Catholics for Obama-Biden answers that question with the following evidence:
- Findings from a 2007 study by Catholics United.
- Findings from a 2008 study by Catholics in Alliance for the Common Good.
- A study by Rutgers University cited by Dr. James Kelly in Sociology of Religion.
- The claim that “three quarters of women say they cannot afford to have a child.”
Let’s examine these claims.
- The 2007 study is a non peer-reviewed report published by a political advocacy organization.
- The 2008 study is also a non peer-reviewed report by a political advocacy organization.

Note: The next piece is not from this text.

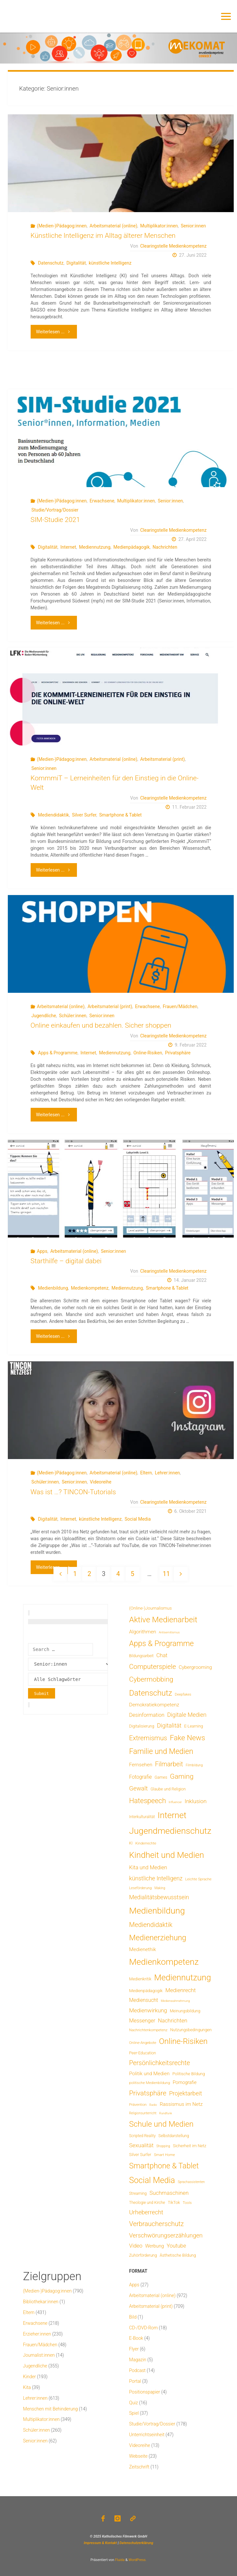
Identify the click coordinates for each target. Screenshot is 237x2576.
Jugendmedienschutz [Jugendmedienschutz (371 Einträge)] (170, 1831)
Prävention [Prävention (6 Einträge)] (138, 2104)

- The Rutgers study cited by Dr. Kelly is from his presidential address to the Association for the Sociology of Religion, published in their journal. The Rutgers study comprises two non peer-reviewed reports for the state of New Jersey on their welfare reforms. The first report itself finds “a ‘not statistically significant’ difference in abortion rates between welfare women in the experimental group and in the control group.” (Kelly, p. 108, fn 17) The second report finds a “small but non-trivial” effect of family caps on abortion rates among African-American women on welfare. (Kelly, p.109)
- The claim that “three quarters of women say they cannot afford to have a child” gives the impression that it is the only reason for 75% of abortions. This statistic is taken from a survey in which women could list multiple reasons for having abortions. “Of the 1,160 women who gave at least one reason, 89% gave at least two and 72% gave at least three; the median number of reasons given was four, and some women gave as many as eight reasons out of a possible 13.” (See Finer et al.)
This evidence is not sufficient to substantiate the claim that welfare programs, as whole, reduce the number of abortions. At most, this evidence would perhaps support the claim that caps to welfare benefits would would have a “small but non-trivial” effect on abortion rates among women on welfare.
Finer, Lawrence B., Lori F. Frohwirth, Lindsay A. Dauphinee, Susheela Singh and Ann M. Moore, “Reasons U.S. Women Have Abortions: Quantitative and Qualitative Perspectives,” Pespectives on Reproductive and Sexual Health 37(3), Sep 2005.
Kelly, James R., “Sociology and Public Theology: A Case Study of Pro-Choice/ Prolife Common Ground,” Sociology of Religion, 60(2): 99-124, Summer 1999.